Le gouvernement canadien avait autorisé en 2012 le transfert vers la France du Libano-canadien Hassan Diab, un ancien professeur de sociologie à l’université d’Ottawa.

Ce dernier avait déposé un recours contre cette extradition, examiné à l’automne dernier par la cour d’appel.

Sa défense avait remis en question une analyse graphologique présentée par le justice française comme un élément-clé dans le dossier à charge contre l’auteur présumé de cet attentat qui avait fait quatre morts.

L’un des avocats de la défense, Don Bayne, a rappelé mardi avoir « présenté des preuves de cinq experts en graphologie de renommée internationale, qui ont témoigné que le rapport d’analyse graphologique français contre le docteur Diab comportait de sérieux défauts ».

En raison d’un manque de « fiabilité », la défense prétend que « l’ordonnance d’extradition du docteur Diab devrait être annulée ».

Les analyses graphologiques sont cantonnées à une fiche d’hôtel remplie par un certain Alexander Panadriyu qui s’est révélée être une fausse identité utilisée, selon la police française, par Hassan Diab.

Ce dernier aurait acheté une moto et déposé les explosifs dans les sacoches, avant de l’abandonner aux abords de la synagogue de la rue Copernic le 3 octobre 1980 en début de soirée.

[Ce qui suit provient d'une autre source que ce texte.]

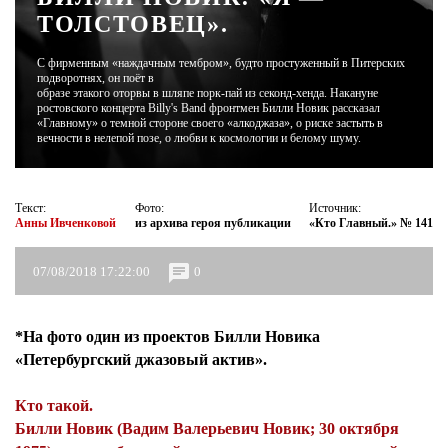
ТОЛСТОВЕЦ».
ЖУРНАЛ
С фирменным «наждачным тембром», будто простуженный в Питерских
подворотнях, он поёт в
образе этакого оторвы в шляпе порк-пай из секонд-хенда. Накануне
ростовского концерта Billy's Band фронтмен Билли Новик рассказал
«Главному» о темной стороне своего «алкоджаза», о риске застыть в
вечности в нелепой позе, о любви к космологии и белому шуму.
Текст:
Фото:
Источник:
Анны Ивченковой
из архива героя публикации
«Кто Главный.» № 141
07/08/2018 17:22:00
0
*На фото один из проектов Билли Новика
«Петербургский джазовый актив».
Кто такой.
Билли Новик (Вадим Валерьевич Новик; 30 октября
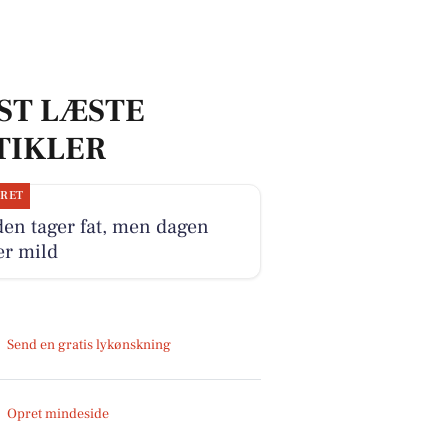
ST LÆSTE
TIKLER
JRET
en tager fat, men dagen
er mild
Send en gratis lykønskning
Opret mindeside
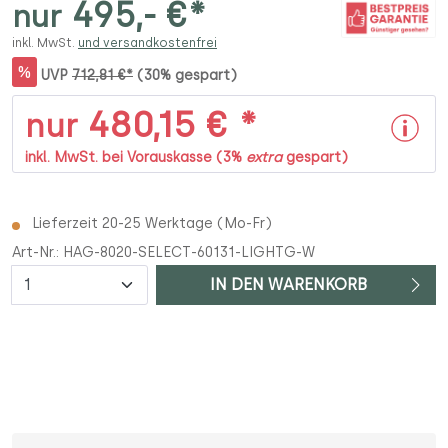
495,- €*
nur
inkl. MwSt.
und versandkostenfrei
%
UVP
712,81 €*
(30% gespart)
480,15 € *
nur
inkl. MwSt. bei Vorauskasse (3%
extra
gespart)
Lieferzeit 20-25 Werktage (Mo-Fr)
Art-Nr.:
HAG-8020-SELECT-60131-LIGHTG-W
Anzahl
IN DEN WARENKORB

M. Diab, âgé maintenant de 60 ans, s’est dit victime d’une homonymie et a clamé son innocence, soutenant qu’il était étudiant à Beyrouth au moment des faits.

Les avocats de Hassan Diab ont estimé mardi que « le ministre de la Justice n’avait pas compétence pour ordonner la remise du docteur Diab puisqu’il n’est accusé d’aucun acte criminel en France ». La France a uniquement demandé de pouvoir interroger M. Diab dans le cadre de l’enquête, selon Me Bayne.